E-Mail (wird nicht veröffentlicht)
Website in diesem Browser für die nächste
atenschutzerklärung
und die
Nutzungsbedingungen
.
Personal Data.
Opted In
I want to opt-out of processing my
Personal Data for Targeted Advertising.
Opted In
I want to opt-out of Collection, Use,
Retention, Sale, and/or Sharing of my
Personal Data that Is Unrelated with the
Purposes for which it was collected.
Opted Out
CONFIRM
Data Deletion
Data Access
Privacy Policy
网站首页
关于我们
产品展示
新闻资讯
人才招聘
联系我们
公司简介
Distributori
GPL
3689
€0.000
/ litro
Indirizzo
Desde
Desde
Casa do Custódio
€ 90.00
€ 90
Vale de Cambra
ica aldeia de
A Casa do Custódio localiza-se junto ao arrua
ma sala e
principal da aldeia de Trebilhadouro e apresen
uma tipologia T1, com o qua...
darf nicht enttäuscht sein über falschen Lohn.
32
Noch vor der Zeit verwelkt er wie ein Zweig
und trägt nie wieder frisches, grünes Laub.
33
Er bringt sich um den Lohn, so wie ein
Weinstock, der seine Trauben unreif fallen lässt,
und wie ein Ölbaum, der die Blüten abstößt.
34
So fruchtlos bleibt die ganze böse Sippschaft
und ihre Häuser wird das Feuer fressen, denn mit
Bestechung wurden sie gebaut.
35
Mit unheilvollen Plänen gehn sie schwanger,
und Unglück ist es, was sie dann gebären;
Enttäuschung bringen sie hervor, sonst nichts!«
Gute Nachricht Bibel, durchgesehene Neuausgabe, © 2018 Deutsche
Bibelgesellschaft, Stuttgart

++++

* BRIEF:
Read the entries above, then pull out the lines that include "want".

* RESPONSE TO THIS EXERCISE:
I want to opt-out of processing my
I want to opt-out of Collection, Use,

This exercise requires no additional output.